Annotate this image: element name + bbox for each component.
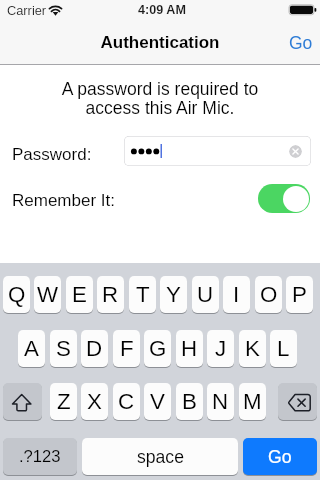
button[interactable]: U bbox=[192, 276, 219, 313]
staticText: D bbox=[86, 336, 103, 361]
staticText: space bbox=[137, 447, 184, 467]
button[interactable]: K bbox=[239, 330, 266, 367]
button[interactable]: L bbox=[270, 330, 297, 367]
button[interactable]: Shift bbox=[3, 383, 42, 420]
button[interactable]: J bbox=[207, 330, 234, 367]
button[interactable]: Z bbox=[50, 383, 77, 420]
staticText: Z bbox=[57, 389, 71, 414]
staticText: G bbox=[149, 336, 167, 361]
staticText: 4:09 AM bbox=[2, 3, 320, 17]
staticText: O bbox=[260, 282, 278, 307]
button[interactable]: W bbox=[34, 276, 61, 313]
button[interactable]: X bbox=[81, 383, 108, 420]
button[interactable]: G bbox=[144, 330, 171, 367]
staticText: X bbox=[87, 389, 102, 414]
staticText: Go bbox=[289, 33, 313, 53]
button[interactable]: Password: bbox=[12, 145, 92, 164]
staticText: T bbox=[136, 282, 150, 307]
staticText: L bbox=[277, 336, 290, 361]
staticText: M bbox=[243, 389, 262, 414]
button[interactable]: Password field bbox=[124, 136, 311, 166]
button[interactable]: Y bbox=[160, 276, 187, 313]
staticText: H bbox=[181, 336, 198, 361]
button[interactable]: Go bbox=[279, 21, 320, 63]
staticText: Y bbox=[166, 282, 181, 307]
button[interactable]: H bbox=[176, 330, 203, 367]
button[interactable]: D bbox=[81, 330, 108, 367]
staticText: A password is required to access this Ai… bbox=[0, 79, 320, 118]
staticText: .?123 bbox=[19, 447, 61, 466]
staticText: F bbox=[120, 336, 134, 361]
staticText: A bbox=[24, 336, 39, 361]
button[interactable]: Remember It: bbox=[12, 191, 115, 210]
staticText: I bbox=[233, 282, 240, 307]
button[interactable]: Go bbox=[243, 438, 317, 475]
staticText: E bbox=[72, 282, 87, 307]
button[interactable]: T bbox=[129, 276, 156, 313]
button[interactable]: V bbox=[144, 383, 171, 420]
button[interactable]: E bbox=[66, 276, 93, 313]
staticText: S bbox=[56, 336, 71, 361]
staticText: J bbox=[215, 336, 227, 361]
staticText: Q bbox=[8, 282, 26, 307]
button[interactable]: A bbox=[18, 330, 45, 367]
button[interactable]: Backspace bbox=[278, 383, 317, 420]
button[interactable]: M bbox=[239, 383, 266, 420]
button[interactable]: Clear text bbox=[289, 145, 302, 158]
button[interactable]: P bbox=[286, 276, 313, 313]
staticText: W bbox=[37, 282, 59, 307]
button[interactable]: R bbox=[97, 276, 124, 313]
button[interactable]: space bbox=[82, 438, 238, 475]
staticText: U bbox=[197, 282, 214, 307]
staticText: Carrier bbox=[7, 3, 47, 17]
button[interactable]: I bbox=[223, 276, 250, 313]
button[interactable]: N bbox=[207, 383, 234, 420]
staticText: P bbox=[292, 282, 307, 307]
staticText: B bbox=[182, 389, 197, 414]
button[interactable]: C bbox=[113, 383, 140, 420]
button[interactable]: B bbox=[176, 383, 203, 420]
staticText: K bbox=[245, 336, 260, 361]
staticText: Authentication bbox=[0, 33, 320, 52]
button[interactable]: .?123 bbox=[3, 438, 77, 475]
staticText: V bbox=[150, 389, 165, 414]
button[interactable]: F bbox=[113, 330, 140, 367]
button[interactable]: S bbox=[50, 330, 77, 367]
button[interactable]: Q bbox=[3, 276, 30, 313]
staticText: N bbox=[212, 389, 229, 414]
button[interactable]: Remember It toggle, on bbox=[258, 184, 310, 213]
staticText: C bbox=[118, 389, 135, 414]
staticText: R bbox=[102, 282, 119, 307]
button[interactable]: O bbox=[255, 276, 282, 313]
staticText: Go bbox=[268, 447, 292, 467]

Exercise aim -> Could you return every line from the entries above in which the string "this" occurs?

Reply ->
Annotate this image: element name + bbox for each component.
staticText: A password is required to access this Ai… bbox=[0, 79, 320, 118]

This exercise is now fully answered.